Le Grand Rabbin Ernest WEILL
Une image de sa vie et de son époque
1865-1947
Par le Rabbin Joseph Bloch

Brochure éditée par LES AMIS DE LA TRADITION JUIVE, Strasbourg 1957.
Les sous-titres sont de la rédaction du Site.
Merci à Monsieur le Grand Rabbin Edmond Schwob pour sa contribution à l'édition de ces pages.

Le Grand Rabbin E. Weill
Ernest Weill
Le 25 octobre 1955, il y a eu 90 ans qu’Ernest Weill, grand rabbin du Haut-Rhin, voyait le jour dans un petit village de ce département, à Reguisheim. Cet anniversaire nous donne l’occasion de présenter une vue d’ensemble de la vie de cet homme éminent.
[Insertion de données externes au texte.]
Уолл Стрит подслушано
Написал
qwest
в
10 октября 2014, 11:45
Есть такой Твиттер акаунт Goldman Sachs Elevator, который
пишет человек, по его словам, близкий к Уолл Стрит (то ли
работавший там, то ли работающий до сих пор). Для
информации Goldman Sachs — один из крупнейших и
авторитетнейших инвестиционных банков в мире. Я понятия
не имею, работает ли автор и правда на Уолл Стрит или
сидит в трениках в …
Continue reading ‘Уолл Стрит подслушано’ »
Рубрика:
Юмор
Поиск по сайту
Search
Son père J.-David Weill tenait un commerce de cuir; ce qui l’avait fait surnommer par ses concitoyens le "Leder-Weill". Sa mère, Jeannette Lévy de Marmoutier, était une femme d’élite et semble avoir exercé une influence prédominante sur le développement de son fils. Dans toutes les situations pathétiques de sa vie, l’image de la mère apparaît devant lui ; dans ses meilleurs écrits, dans ses plus beaux discours, il men­tionne la mère comme le guide le plus sûr, Plus que le père, elle est le centre de sa pensée.

Son père comme sa mère se distinguaient par une profonde piété juive. Il est vrai qu’au siècle dernier, notre Alsace était, dans l’ensemble, un foyer ardent de judaïsme, d’un judaïsme qui ne se limitait pas au Temple, mais qui se retrouvait ferme ment ancré dans la vie familiale et inspirait toutes les mani­festations de la vie. On dit que sa grand-mère maternelle, Sarah Wahl, de Metz, aurait eu aussi une grande influence sur sa jeunesse.
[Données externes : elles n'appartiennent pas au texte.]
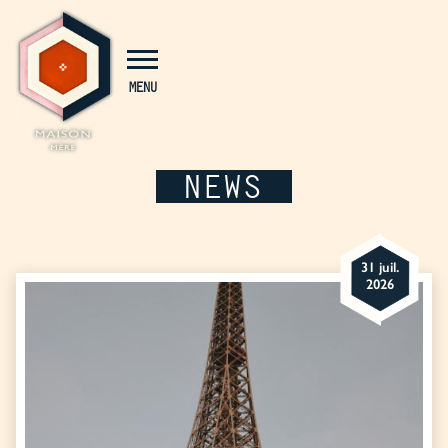
Panneau de gestion des cookies
MENU
NEWS
31 juil.
2026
Reguisheim, avec ses 250 habitants juifs, avait encore à cette époque une école primaire juive. C’est là que le garçon doué reçut le premier enseignement des sciences juives et profanes. Sa première année d’études se situe au lendemain de la guerre de 1870, époque où la langue parlée en classe était tantôt le français, tantôt l’allemand.

Premières études

Plus tard, ses parents s’installèrent à Neuf-Brisach, et E. Weill fréquenta le cours complémentaire de cette petite ville jusqu’en mai 1880, année où fut fondée à Colmar, par les trois consistoires de Strasbourg, Colmar et Metz, l’École Rabbinique destinée à assurer une préparation supérieure aux garçons qui se vouaient au rabbinat.

Le directeur de l’internat, sis 4 boulevard St-Pierre, enseignait les matières juives ; la préparation des Humanités se faisait au lycée tout proche. Ainsi les étudiants doués et appliqués acquéraient une base solide pour leur future profession.
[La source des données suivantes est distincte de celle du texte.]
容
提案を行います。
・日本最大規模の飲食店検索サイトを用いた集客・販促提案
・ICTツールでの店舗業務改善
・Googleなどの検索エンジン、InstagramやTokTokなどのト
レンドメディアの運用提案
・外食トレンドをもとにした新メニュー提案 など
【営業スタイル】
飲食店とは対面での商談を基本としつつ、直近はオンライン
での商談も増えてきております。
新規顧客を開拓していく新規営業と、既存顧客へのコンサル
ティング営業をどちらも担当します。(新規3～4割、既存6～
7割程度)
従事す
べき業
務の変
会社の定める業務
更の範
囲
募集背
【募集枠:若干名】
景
L’établissement, après avoir connu la direction provisoire et de courte durée du rabbin Nephtalie Lévy de Cernay, fut dirigé par un jeune pédagogue de talent, le Dr. Bloch, de l’Ecole supérieure de Fuerth (Bavière). Celui-ci, très capable, et profondément vénéré par ses élèves, mourut après deux années d’activité. C’est l’élève de troisième E. Weill qui fut chargé par ses camarades de prononcer d’ultimes paroles de reconnaissance. Déjà, on reconnaissait en lui l’élève le plus digne et le plus apte.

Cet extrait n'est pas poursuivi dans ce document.